### Exercise directions:
Nothing past the line containing "Pocket Dentistry" belongs in the output. Copy exactly every line of the data below from the first up to and including it.

===== Material shown =====

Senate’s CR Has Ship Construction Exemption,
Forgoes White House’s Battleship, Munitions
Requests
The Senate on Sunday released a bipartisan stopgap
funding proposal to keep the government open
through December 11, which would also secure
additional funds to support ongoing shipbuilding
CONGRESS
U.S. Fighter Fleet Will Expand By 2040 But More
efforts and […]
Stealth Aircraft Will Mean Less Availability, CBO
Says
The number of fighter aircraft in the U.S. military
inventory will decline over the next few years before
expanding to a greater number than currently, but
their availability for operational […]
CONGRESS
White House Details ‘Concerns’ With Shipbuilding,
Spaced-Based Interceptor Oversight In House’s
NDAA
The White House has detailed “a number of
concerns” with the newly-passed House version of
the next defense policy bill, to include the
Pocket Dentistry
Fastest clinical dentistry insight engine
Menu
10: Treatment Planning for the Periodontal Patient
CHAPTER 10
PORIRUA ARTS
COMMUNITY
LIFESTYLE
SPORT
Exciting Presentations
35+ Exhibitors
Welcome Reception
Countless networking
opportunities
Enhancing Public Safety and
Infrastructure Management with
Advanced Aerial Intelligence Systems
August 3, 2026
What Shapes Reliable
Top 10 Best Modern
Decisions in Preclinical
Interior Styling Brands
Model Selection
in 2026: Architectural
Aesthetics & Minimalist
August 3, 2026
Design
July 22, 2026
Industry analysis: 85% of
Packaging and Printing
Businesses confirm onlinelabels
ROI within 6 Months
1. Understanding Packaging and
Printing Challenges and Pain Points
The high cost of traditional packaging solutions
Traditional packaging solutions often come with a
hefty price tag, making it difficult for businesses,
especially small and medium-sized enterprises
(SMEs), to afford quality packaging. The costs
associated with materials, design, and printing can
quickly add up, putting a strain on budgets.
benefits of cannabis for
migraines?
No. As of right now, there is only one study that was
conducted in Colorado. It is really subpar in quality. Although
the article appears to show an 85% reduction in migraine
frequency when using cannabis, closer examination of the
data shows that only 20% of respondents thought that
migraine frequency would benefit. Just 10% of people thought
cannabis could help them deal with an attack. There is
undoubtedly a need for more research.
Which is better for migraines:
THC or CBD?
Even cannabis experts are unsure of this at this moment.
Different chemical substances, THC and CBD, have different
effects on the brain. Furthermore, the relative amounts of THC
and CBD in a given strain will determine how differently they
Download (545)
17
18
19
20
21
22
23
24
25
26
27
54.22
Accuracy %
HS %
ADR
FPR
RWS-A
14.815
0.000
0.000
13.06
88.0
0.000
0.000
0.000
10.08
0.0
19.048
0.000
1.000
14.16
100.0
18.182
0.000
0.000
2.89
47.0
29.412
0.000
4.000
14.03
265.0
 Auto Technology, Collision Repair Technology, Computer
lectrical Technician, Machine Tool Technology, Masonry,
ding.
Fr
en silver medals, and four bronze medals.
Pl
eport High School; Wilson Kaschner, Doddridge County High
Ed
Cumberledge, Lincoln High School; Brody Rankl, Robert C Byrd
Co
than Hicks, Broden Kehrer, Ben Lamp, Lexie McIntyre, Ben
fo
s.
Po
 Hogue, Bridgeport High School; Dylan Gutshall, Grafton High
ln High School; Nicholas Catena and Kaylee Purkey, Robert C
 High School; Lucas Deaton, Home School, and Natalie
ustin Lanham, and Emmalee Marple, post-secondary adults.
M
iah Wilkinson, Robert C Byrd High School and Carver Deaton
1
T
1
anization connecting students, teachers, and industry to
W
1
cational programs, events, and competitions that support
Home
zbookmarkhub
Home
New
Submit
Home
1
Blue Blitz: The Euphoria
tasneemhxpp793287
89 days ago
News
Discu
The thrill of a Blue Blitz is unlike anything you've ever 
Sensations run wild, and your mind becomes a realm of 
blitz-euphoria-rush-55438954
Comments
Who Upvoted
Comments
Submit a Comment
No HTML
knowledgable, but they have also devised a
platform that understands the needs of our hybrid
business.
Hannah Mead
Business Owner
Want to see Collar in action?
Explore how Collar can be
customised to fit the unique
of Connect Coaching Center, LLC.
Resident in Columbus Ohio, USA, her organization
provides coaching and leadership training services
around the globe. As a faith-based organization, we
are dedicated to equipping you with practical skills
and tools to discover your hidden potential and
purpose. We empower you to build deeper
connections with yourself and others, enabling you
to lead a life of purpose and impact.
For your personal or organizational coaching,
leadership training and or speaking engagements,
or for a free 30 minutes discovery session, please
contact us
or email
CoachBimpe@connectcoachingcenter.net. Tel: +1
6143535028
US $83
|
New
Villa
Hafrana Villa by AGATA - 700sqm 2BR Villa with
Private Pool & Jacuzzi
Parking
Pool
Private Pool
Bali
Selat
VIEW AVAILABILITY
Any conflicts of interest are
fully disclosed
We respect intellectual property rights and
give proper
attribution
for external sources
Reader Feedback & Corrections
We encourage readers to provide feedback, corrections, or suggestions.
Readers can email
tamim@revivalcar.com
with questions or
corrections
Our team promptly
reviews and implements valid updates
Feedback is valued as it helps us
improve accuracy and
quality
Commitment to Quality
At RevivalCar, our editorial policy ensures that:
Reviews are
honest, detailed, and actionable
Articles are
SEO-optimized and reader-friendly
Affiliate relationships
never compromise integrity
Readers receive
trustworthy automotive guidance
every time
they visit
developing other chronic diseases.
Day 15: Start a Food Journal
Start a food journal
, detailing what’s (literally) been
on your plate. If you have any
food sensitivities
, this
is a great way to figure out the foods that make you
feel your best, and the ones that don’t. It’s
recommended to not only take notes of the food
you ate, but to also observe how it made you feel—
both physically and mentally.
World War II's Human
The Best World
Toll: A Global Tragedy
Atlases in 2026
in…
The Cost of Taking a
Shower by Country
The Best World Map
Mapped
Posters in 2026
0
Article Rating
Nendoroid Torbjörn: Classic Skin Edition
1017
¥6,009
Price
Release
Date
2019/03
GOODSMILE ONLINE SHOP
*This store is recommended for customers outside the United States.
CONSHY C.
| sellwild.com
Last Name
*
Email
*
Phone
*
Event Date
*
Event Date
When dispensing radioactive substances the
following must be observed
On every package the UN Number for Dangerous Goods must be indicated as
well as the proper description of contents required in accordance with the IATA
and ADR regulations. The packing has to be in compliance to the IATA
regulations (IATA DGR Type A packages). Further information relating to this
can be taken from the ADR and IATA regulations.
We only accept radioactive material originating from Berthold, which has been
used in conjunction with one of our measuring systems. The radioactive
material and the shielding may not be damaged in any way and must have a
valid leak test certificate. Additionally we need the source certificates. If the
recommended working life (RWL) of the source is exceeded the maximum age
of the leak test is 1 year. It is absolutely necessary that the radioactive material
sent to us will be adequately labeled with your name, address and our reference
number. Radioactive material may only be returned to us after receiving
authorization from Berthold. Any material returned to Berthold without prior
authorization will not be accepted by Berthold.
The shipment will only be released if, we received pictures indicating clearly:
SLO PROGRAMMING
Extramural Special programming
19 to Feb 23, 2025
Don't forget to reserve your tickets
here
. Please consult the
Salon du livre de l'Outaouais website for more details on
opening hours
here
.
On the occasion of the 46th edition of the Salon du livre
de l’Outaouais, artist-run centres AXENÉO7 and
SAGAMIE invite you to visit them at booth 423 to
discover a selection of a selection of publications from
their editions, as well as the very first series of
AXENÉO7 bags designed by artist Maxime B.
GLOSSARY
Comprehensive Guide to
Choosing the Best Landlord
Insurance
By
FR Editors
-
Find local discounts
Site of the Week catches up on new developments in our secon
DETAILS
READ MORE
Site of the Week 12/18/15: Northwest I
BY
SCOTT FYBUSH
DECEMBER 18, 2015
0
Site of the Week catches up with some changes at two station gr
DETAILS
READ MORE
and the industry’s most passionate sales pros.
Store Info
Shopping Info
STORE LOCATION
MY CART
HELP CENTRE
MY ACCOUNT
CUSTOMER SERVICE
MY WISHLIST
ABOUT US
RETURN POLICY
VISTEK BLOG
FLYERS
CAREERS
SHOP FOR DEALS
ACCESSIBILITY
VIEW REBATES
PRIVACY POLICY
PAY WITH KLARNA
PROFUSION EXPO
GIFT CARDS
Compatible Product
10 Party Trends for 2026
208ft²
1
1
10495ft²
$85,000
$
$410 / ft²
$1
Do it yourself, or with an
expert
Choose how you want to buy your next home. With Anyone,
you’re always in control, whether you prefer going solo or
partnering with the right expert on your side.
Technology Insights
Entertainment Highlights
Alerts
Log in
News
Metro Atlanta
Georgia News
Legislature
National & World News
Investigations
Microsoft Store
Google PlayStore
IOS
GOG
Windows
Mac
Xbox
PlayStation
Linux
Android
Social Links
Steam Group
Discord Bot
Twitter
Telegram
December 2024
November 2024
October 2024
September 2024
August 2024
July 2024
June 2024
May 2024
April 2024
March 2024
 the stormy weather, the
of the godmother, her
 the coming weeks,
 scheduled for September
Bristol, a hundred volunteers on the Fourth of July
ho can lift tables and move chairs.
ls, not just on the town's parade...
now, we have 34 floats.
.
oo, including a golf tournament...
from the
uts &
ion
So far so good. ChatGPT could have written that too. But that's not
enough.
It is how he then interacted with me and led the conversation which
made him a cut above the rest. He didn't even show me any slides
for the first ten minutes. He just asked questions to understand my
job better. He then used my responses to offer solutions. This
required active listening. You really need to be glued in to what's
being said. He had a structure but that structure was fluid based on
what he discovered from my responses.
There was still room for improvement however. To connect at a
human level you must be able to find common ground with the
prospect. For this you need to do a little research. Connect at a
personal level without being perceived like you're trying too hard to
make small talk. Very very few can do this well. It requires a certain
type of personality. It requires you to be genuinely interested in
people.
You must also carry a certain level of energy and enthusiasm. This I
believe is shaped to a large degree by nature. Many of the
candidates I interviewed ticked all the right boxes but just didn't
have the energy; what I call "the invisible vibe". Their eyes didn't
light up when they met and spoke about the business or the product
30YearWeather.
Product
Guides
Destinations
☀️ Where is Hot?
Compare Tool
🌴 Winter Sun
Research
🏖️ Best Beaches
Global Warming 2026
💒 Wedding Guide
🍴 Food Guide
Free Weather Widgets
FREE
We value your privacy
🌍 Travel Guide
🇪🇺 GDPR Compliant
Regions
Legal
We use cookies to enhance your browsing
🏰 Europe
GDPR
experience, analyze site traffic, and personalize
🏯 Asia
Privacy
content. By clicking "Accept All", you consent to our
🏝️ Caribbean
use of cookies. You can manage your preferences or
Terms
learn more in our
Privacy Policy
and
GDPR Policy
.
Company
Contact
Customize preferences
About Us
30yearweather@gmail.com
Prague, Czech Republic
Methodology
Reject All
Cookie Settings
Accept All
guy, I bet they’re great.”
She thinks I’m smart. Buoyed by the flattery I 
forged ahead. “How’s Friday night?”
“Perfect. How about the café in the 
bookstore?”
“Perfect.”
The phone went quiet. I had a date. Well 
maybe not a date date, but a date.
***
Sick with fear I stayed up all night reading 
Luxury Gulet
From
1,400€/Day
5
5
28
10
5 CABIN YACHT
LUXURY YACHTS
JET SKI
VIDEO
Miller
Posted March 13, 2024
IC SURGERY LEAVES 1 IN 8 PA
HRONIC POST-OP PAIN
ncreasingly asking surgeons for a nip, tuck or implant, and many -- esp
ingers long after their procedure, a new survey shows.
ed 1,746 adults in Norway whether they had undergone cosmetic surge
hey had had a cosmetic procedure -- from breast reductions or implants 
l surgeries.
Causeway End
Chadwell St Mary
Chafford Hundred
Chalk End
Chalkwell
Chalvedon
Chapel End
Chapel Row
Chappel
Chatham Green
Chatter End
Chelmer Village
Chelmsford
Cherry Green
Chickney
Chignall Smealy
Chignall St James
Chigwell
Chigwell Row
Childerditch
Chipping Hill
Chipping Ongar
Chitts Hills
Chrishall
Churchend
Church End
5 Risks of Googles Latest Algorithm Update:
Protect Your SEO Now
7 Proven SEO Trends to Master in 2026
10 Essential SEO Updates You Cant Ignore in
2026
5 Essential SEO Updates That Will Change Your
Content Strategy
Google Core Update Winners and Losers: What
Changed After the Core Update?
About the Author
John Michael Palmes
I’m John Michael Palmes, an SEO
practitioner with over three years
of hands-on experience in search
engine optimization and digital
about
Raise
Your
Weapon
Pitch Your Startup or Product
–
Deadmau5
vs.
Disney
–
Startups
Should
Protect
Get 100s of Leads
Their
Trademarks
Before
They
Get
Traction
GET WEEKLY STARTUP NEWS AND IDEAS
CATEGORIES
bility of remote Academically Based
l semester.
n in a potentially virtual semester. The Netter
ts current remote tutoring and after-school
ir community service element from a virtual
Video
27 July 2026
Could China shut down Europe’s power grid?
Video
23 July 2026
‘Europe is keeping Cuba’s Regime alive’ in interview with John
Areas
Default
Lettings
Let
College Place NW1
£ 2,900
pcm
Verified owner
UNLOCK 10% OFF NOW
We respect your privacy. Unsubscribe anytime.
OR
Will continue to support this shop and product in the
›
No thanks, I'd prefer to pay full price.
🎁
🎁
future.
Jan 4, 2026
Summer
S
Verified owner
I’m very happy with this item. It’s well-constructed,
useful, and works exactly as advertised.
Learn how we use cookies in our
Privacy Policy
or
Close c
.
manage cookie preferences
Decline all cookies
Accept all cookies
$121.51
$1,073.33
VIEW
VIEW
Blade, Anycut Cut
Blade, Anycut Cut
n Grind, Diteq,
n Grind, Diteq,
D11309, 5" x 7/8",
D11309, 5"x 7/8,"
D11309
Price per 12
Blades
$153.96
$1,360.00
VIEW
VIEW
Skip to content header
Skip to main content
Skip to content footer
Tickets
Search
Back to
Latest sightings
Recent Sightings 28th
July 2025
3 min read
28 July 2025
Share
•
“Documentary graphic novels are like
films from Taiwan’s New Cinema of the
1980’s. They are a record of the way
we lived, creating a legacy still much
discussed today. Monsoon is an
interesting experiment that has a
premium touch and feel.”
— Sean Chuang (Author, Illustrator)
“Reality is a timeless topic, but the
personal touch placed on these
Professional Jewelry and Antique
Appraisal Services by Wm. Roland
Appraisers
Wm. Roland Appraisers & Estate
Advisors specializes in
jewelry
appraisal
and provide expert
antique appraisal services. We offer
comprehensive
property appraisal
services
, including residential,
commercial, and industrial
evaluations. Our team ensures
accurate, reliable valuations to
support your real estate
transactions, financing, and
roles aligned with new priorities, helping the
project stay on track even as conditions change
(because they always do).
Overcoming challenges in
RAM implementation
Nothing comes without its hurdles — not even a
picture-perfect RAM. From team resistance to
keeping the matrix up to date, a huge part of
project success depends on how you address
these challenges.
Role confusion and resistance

=====

### Reply to the task:
Senate’s CR Has Ship Construction Exemption,
Forgoes White House’s Battleship, Munitions
Requests
The Senate on Sunday released a bipartisan stopgap
funding proposal to keep the government open
through December 11, which would also secure
additional funds to support ongoing shipbuilding
CONGRESS
U.S. Fighter Fleet Will Expand By 2040 But More
efforts and […]
Stealth Aircraft Will Mean Less Availability, CBO
Says
The number of fighter aircraft in the U.S. military
inventory will decline over the next few years before
expanding to a greater number than currently, but
their availability for operational […]
CONGRESS
White House Details ‘Concerns’ With Shipbuilding,
Spaced-Based Interceptor Oversight In House’s
NDAA
The White House has detailed “a number of
concerns” with the newly-passed House version of
the next defense policy bill, to include the
Pocket Dentistry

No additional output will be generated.